Open your MetaMask (or any wallet connected to Sepolia) and send a small amount of Sepolia ETH (like 0.05 or 0.1 ETH) to the L1StandardBridgeProxy address you just got.

This will trigger a deposit into your rollup.

Important tips:

Don’t send large amounts during testing. Wait for the Sepolia transaction to be confirmed.

Wait for Bridging to Complete

After sending ETH to the bridge:

  • Your L1 deposit must be finalized by the rollup.
  • The op-node will observe the L1 deposit.
  • After a few blocks (usually 2–5 minutes), you’ll see the ETH minted on L2.
  • You can check logs in your op-node and op-geth terminals — you should see "deposit finalized" or similar logs.

Once completed, your wallet on the Rollup network will show the bridged ETH.

12. Testing Your Rollup

Now that you have bridged ETH onto your rollup, you’re finally ready to use your new blockchain just like any other EVM chain!

You can now send transactions, deploy smart contracts, and observe your rollup in action.

Let’s walk through the basic tests you should do.

Send a Test Transaction

Use your MetaMask (or any wallet connected to your L2 network) and:

Send a small amount of ETH to another address (or even back to yourself). Confirm the transaction in MetaMask. Within a few seconds, you should see:

The transaction is confirmed in your wallet. Logs appearing inside your op-geth and op-node terminals showing the transaction being executed. If this works, it means:

Your RPC endpoint (localhost:8545) is live Your execution and consensus clients are processing new transactions Your rollup is healthy

Deploy a Smart Contract

For a full test, let’s also deploy a simple smart contract!

You can use tools like Remix IDE, Hardhat, or Foundry.

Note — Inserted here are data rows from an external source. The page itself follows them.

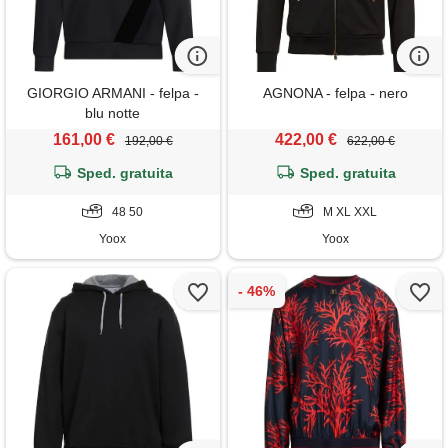
GIORGIO ARMANI - felpa -
AGNONA - felpa - nero
blu notte
161,00 €
422,00 €
192,00 €
622,00 €
Sped. gratuita
Sped. gratuita
48 50
M XL XXL
Yoox
Yoox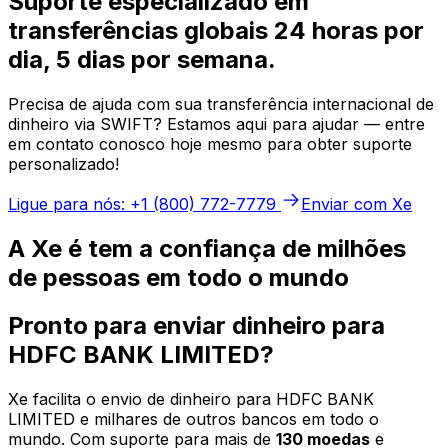
Suporte especializado em
transferências globais 24 horas por
dia, 5 dias por semana.
Precisa de ajuda com sua transferência internacional de
dinheiro via SWIFT? Estamos aqui para ajudar — entre
em contato conosco hoje mesmo para obter suporte
personalizado!
Ligue para nós: +1 (800) 772-7779
Enviar com Xe
A Xe é tem a confiança de milhões
de pessoas em todo o mundo
Pronto para enviar dinheiro para
HDFC BANK LIMITED?
Xe facilita o envio de dinheiro para HDFC BANK
LIMITED e milhares de outros bancos em todo o
mundo. Com suporte para mais de
130 moedas
e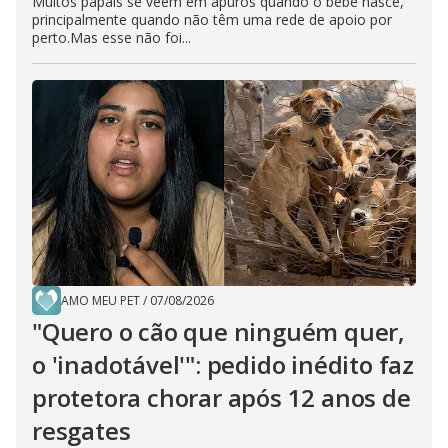
Muitos papais se veem em apuros quando o bebê nasce,
principalmente quando não têm uma rede de apoio por
perto.Mas esse não foi...
AMO MEU PET
/
07/08/2026
"Quero o cão que ninguém quer,
o 'inadotável'": pedido inédito faz
protetora chorar após 12 anos de
resgates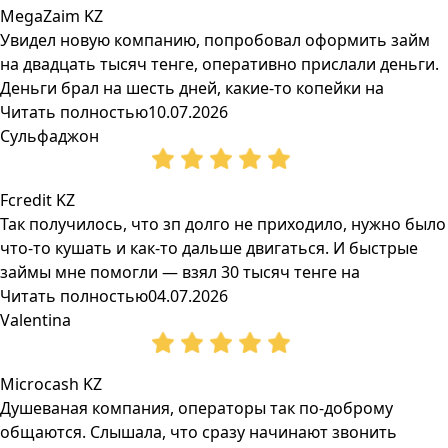
MegaZaim KZ
Увидел новую компанию, попробовал оформить займ
на двадцать тысяч тенге, оперативно прислали деньги.
Деньги брал на шесть дней, какие-то копейки на
Читать полностью
10.07.2026
Сульфаджон
Fcredit KZ
Так получилось, что зп долго не приходило, нужно было
что-то кушать и как-то дальше двигаться. И быстрые
займы мне помогли — взял 30 тысяч тенге на
Читать полностью
04.07.2026
Valentina
Microcash KZ
Душеваная компания, операторы так по-доброму
общаются. Слышала, что сразу начинают звонить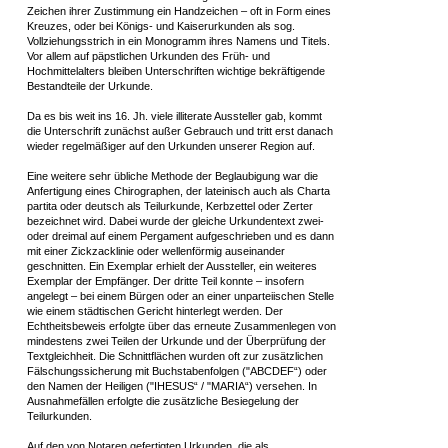
Zeichen ihrer Zustimmung ein Handzeichen – oft in Form eines
Kreuzes, oder bei Königs- und Kaiserurkunden als sog.
Vollziehungsstrich in ein Monogramm ihres Namens und Titels.
Vor allem auf päpstlichen Urkunden des Früh- und
Hochmittelalters bleiben Unterschriften wichtige bekräftigende
Bestandteile der Urkunde.
Da es bis weit ins 16. Jh. viele illiterate Aussteller gab, kommt
die Unterschrift zunächst außer Gebrauch und tritt erst danach
wieder regelmäßiger auf den Urkunden unserer Region auf.
Eine weitere sehr übliche Methode der Beglaubigung war die
Anfertigung eines Chirographen, der lateinisch auch als Charta
partita oder deutsch als Teilurkunde, Kerbzettel oder Zerter
bezeichnet wird. Dabei wurde der gleiche Urkundentext zwei-
oder dreimal auf einem Pergament aufgeschrieben und es dann
mit einer Zickzacklinie oder wellenförmig auseinander
geschnitten. Ein Exemplar erhielt der Aussteller, ein weiteres
Exemplar der Empfänger. Der dritte Teil konnte – insofern
angelegt – bei einem Bürgen oder an einer unparteiischen Stelle
wie einem städtischen Gericht hinterlegt werden. Der
Echtheitsbeweis erfolgte über das erneute Zusammenlegen von
mindestens zwei Teilen der Urkunde und der Überprüfung der
Textgleichheit. Die Schnittflächen wurden oft zur zusätzlichen
Fälschungssicherung mit Buchstabenfolgen ("ABCDEF“) oder
den Namen der Heiligen ("IHESUS“ / "MARIA“) versehen. In
Ausnahmefällen erfolgte die zusätzliche Besiegelung der
Teilurkunden.
Auf den von Notaren gefertigten Urkunden, die als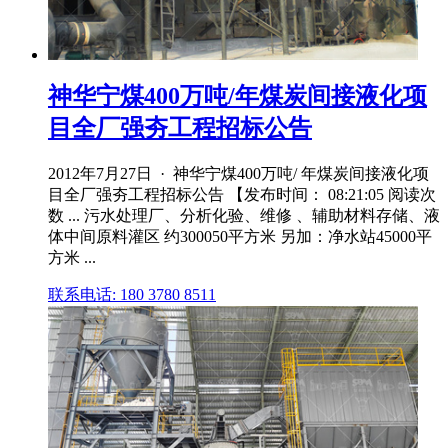
神华宁煤400万吨/年煤炭间接液化项
目全厂强夯工程招标公告
2012年7月27日 · 神华宁煤400万吨/ 年煤炭间接液化项
目全厂强夯工程招标公告 【发布时间： 08:21:05 阅读次
数 ... 污水处理厂、分析化验、维修 、辅助材料存储、液
体中间原料灌区 约300050平方米 另加：净水站45000平
方米 ...
联系电话: 180 3780 8511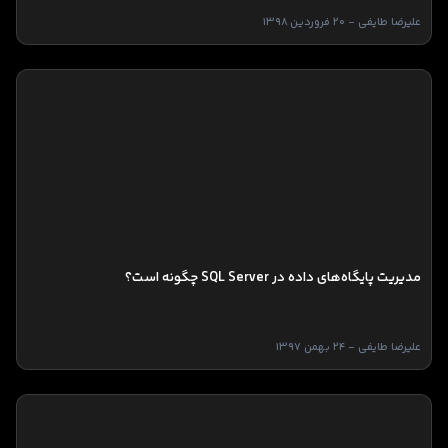
علیرضا طایفی - 20 فروردین 1398
مدیریت پایگاه‌های داده در SQL Server چگونه است؟
علیرضا طایفی - 24 بهمن 1397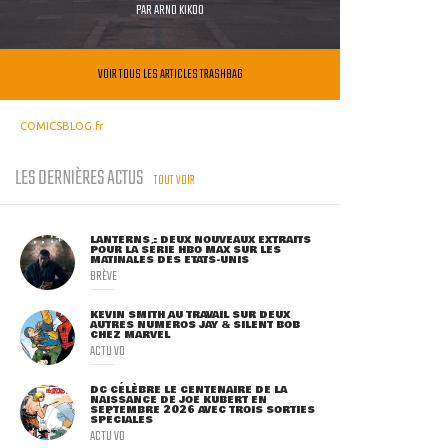
PAR
ARNO KIKOO
VOIR TOUS LES ARTICLES TRASHBAG
COMICSBLOG.fr
LES DERNIÈRES ACTUS
TOUT VOIR
LANTERNS : DEUX NOUVEAUX EXTRAITS
POUR LA SÉRIE HBO MAX SUR LES
MATINALES DES ETATS-UNIS
BRÈVE
KEVIN SMITH AU TRAVAIL SUR DEUX
AUTRES NUMÉROS JAY & SILENT BOB
CHEZ MARVEL
ACTU VO
DC CÉLÈBRE LE CENTENAIRE DE LA
NAISSANCE DE JOE KUBERT EN
SEPTEMBRE 2026 AVEC TROIS SORTIES
SPÉCIALES
ACTU VO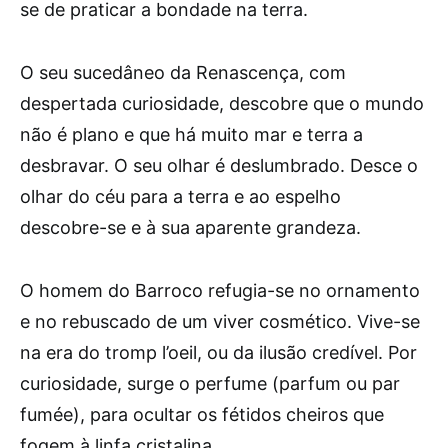
se de praticar a bondade na terra.
O seu sucedâneo da Renascença, com
despertada curiosidade, descobre que o mundo
não é plano e que há muito mar e terra a
desbravar. O seu olhar é deslumbrado. Desce o
olhar do céu para a terra e ao espelho
descobre-se e à sua aparente grandeza.
O homem do Barroco refugia-se no ornamento
e no rebuscado de um viver cosmético. Vive-se
na era do tromp l’oeil, ou da ilusão credível. Por
curiosidade, surge o perfume (parfum ou par
fumée), para ocultar os fétidos cheiros que
fogem à linfa cristalina.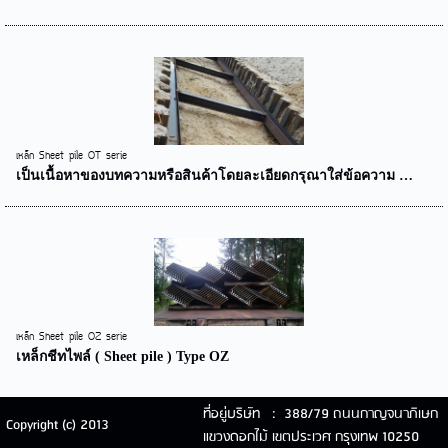
เหล็ก Sheet pile OT serie
เป็นเนื้อหาของบทความหรือสินค้าโดยละเอียดกรุณาใส่ข้อความ …
เหล็ก Sheet pile OZ serie
เหล็กชีทไพล์ ( Sheet pile ) Type OZ
ที่อยู่บริษัท : 388/79 ถนนกาญจนาภิเษก
Copyright (c) 2013
แขวงดอกไม้ เขตประเวศ กรุงเทพ 10250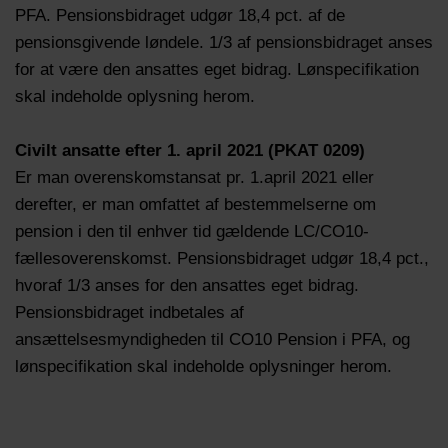
PFA. Pensionsbidraget udgør 18,4 pct. af de
pensionsgivende løndele. 1/3 af pensionsbidraget anses
for at være den ansattes eget bidrag. Lønspecifikation
skal indeholde oplysning herom.
Civilt ansatte efter 1. april 2021 (PKAT 0209)
Er man overenskomstansat pr. 1.april 2021 eller
derefter, er man omfattet af bestemmelserne om
pension i den til enhver tid gældende LC/CO10-
fællesoverenskomst. Pensionsbidraget udgør 18,4 pct.,
hvoraf 1/3 anses for den ansattes eget bidrag.
Pensionsbidraget indbetales af
ansættelsesmyndigheden til CO10 Pension i PFA, og
lønspecifikation skal indeholde oplysninger herom.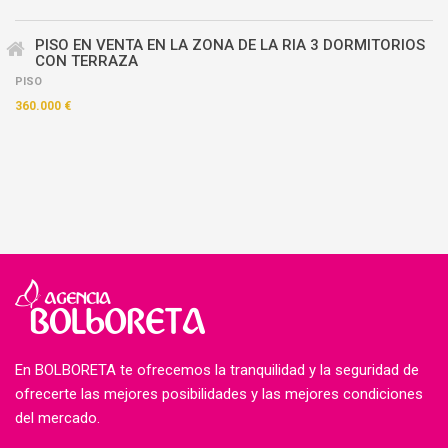
PISO EN VENTA EN LA ZONA DE LA RIA 3 DORMITORIOS
CON TERRAZA
PISO
360.000 €
En BOLBORETA te ofrecemos la tranquilidad y la seguridad de
ofrecerte las mejores posibilidades y las mejores condiciones
del mercado.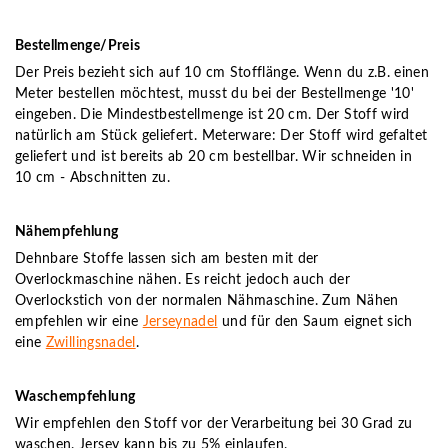
Bestellmenge/Preis
Der Preis bezieht sich auf 10 cm Stofflänge. Wenn du z.B. einen
Meter bestellen möchtest, musst du bei der Bestellmenge '10'
eingeben. Die Mindestbestellmenge ist 20 cm. Der Stoff wird
natürlich am Stück geliefert. Meterware: Der Stoff wird gefaltet
geliefert und ist bereits ab 20 cm bestellbar. Wir schneiden in
10 cm - Abschnitten zu.
Nähempfehlung
Dehnbare Stoffe lassen sich am besten mit der
Overlockmaschine nähen. Es reicht jedoch auch der
Overlockstich von der normalen Nähmaschine. Zum Nähen
empfehlen wir eine
Jerseynadel
und für den Saum eignet sich
eine
Zwillingsnadel
.
Waschempfehlung
Wir empfehlen den Stoff vor der Verarbeitung bei 30 Grad zu
waschen. Jersey kann bis zu 5% einlaufen.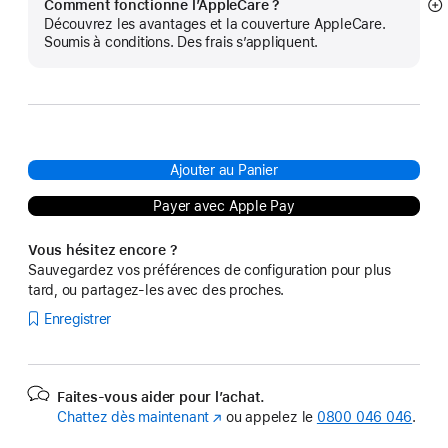
Comment fonctionne l’AppleCare ?
Af
Découvrez les avantages et la couverture AppleCare.
pl
Soumis à conditions. Des frais s’appliquent.
Ajouter au Panier
Payer avec Apple Pay
Vous hésitez encore ?
Sauvegardez vos préférences de configuration pour plus
tard, ou partagez-les avec des proches.
Enregistrer
Faites-vous aider pour l’achat.
Chattez dès maintenant
(s’ouvre
ou appelez le
0800 046 046
.
dans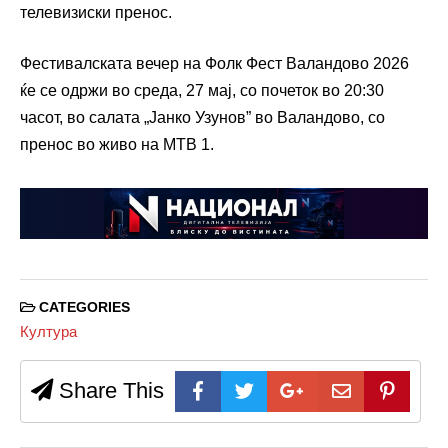
телевизиски пренос.
Фестивалската вечер на Фолк Фест Валандово 2026
ќе се одржи во среда, 27 мај, со почеток во 20:30
часот, во салата „Јанко Узунов” во Валандово, со
пренос во живо на МТВ 1.
CATEGORIES
Култура
Share This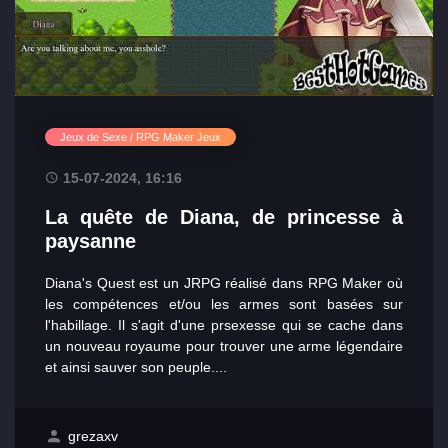
Jeux de Sexe / RPG Maker Jeux
15-07-2024, 16:16
La quête de Diana, de princesse à
paysanne
Diana's Quest est un JRPG réalisé dans RPG Maker où
les compétences et/ou les armes sont basées sur
l'habillage. Il s'agit d'une prsexesse qui se cache dans
un nouveau royaume pour trouver une arme légendaire
et ainsi sauver son peuple.​...
grezaxv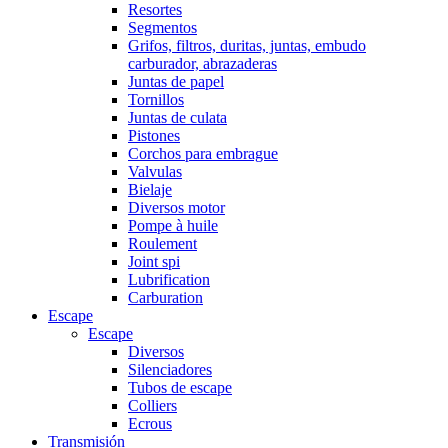
Resortes
Segmentos
Grifos, filtros, duritas, juntas, embudo
carburador, abrazaderas
Juntas de papel
Tornillos
Juntas de culata
Pistones
Corchos para embrague
Valvulas
Bielaje
Diversos motor
Pompe à huile
Roulement
Joint spi
Lubrification
Carburation
Escape
Escape
Diversos
Silenciadores
Tubos de escape
Colliers
Ecrous
Transmisión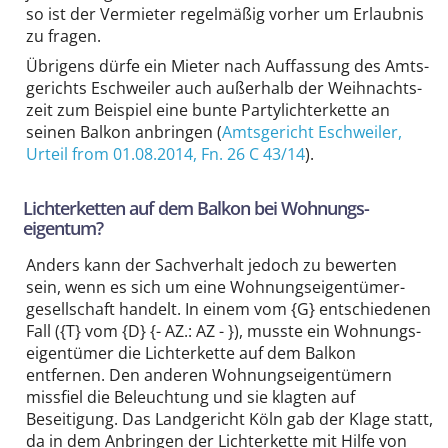
so ist der Vermieter regelmäßig vorher um Erlaubnis
zu fragen.
Übrigens dürfe ein Mieter nach Auffassung des Amts­
gerichts Eschweiler auch außerhalb der Weihnachts­
zeit zum Beispiel eine bunte Party­lichter­kette an
seinen Balkon anbringen (
Amtsgericht Eschweiler
,
Urteil from 01.08.2014,
Fn. 26 C 43/14
).
Lichterketten auf dem Balkon bei Wohnungs­
eigentum?
Anders kann der Sachverhalt jedoch zu bewerten
sein, wenn es sich um eine Wohnungs­eigentümer­
gesellschaft handelt. In einem vom
{G} entschiedenen
Fall ({T} vom {D} {- AZ.: AZ - }
), musste ein Wohnungs­
eigentümer die Lichter­kette auf dem Balkon
entfernen. Den anderen Wohnungs­eigentümern
missfiel die Beleuchtung und sie klagten auf
Beseitigung. Das Landgericht Köln gab der Klage statt,
da in dem Anbringen der Lichter­kette mit Hilfe von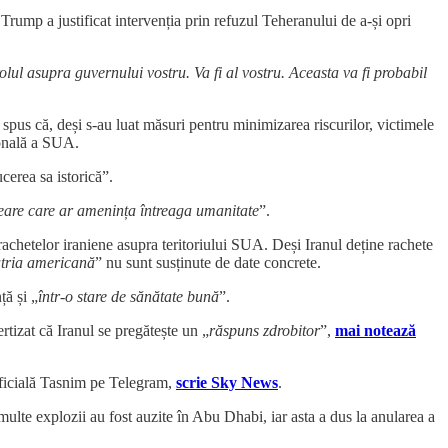
Trump a justificat intervenția prin refuzul Teheranului de a-și opri
lul asupra guvernului vostru. Va fi al vostru. Aceasta va fi probabil
spus că, deși s-au luat măsuri pentru minimizarea riscurilor, victimele
țională a SUA.
cerea sa istorică”.
leare care ar amenința întreaga umanitate
”.
rachetelor iraniene asupra teritoriului SUA. Deși Iranul deține rachete
tria americană
” nu sunt susținute de date concrete.
ță și „
într-o stare de sănătate bună
”.
ertizat că Iranul se pregătește un „
răspuns zdrobitor
”,
mai notează
-oficială Tasnim pe Telegram,
scrie Sky News
.
multe explozii au fost auzite în Abu Dhabi, iar asta a dus la anularea a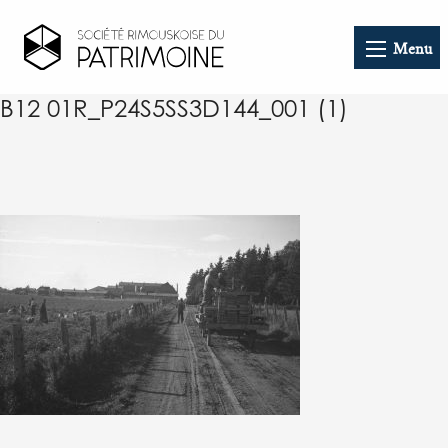
Menu
B12 01R_P24S5SS3D144_001 (1)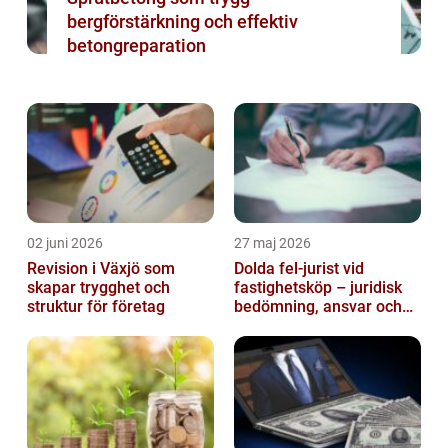
bergförstärkning och effektiv
betongreparation
02 juni 2026
27 maj 2026
Revision i Växjö som
Dolda fel-jurist vid
skapar trygghet och
fastighetsköp – juridisk
struktur för företag
bedömning, ansvar och
praktisk hantering av
tvister...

Here’s a basic way using Remix:

Open Remix. Set the environment to “Injected Web3” → Connects to MetaMask. Make sure MetaMask is connected to your OP Stack Rollup (localhost:8545). Write a very simple contract like:

// SPDX-License-Identifier: MIT
pragma solidity ^0.8.0;

contract HelloWorld {
    string public message = "Hello, Rollup!";
}

Compile and Deploy it. ✅ You should see:

Deployment transaction confirmed on your L2 Contract address available Ability to call functions (message) instantly What Are You Testing Here You are verifying:

Your rollup can accept and process user-initiated transactions Your chain supports smart contract deployment Gas metering, state updates, and storage are working properly This is full EVM functionality — on your own L2 rollup!